Prompt
Give the entries back exactly as they stand, but without pictures.
---------- Entries supplied
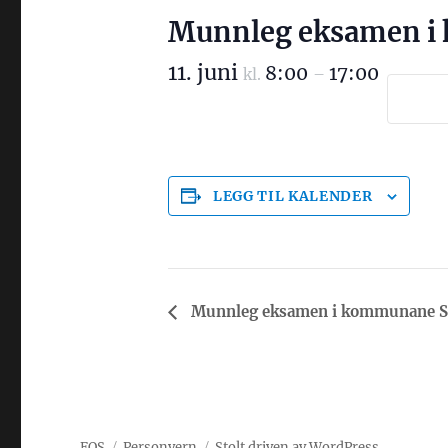
Munnleg eksamen i 
11. juni
8:00
17:00
kl.
–
LEGG TIL KALENDER
Munnleg eksamen i kommunane St
H
e
n
d
i
FOS
Personvern
Stolt driven av WordPress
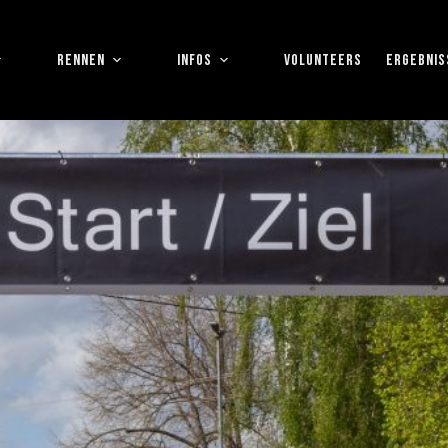
RENNEN
INFOS
VOLUNTEERS
ERGEBNIS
--------------------
Written solution
Munnleg eksamen i 
11. juni
8:00
17:00
kl.
–
LEGG TIL KALENDER
Munnleg eksamen i kommunane St
H
e
n
d
i
FOS
Personvern
Stolt driven av WordPress
RENNEN
INFOS
VOLUNTEERS
ERGEBNIS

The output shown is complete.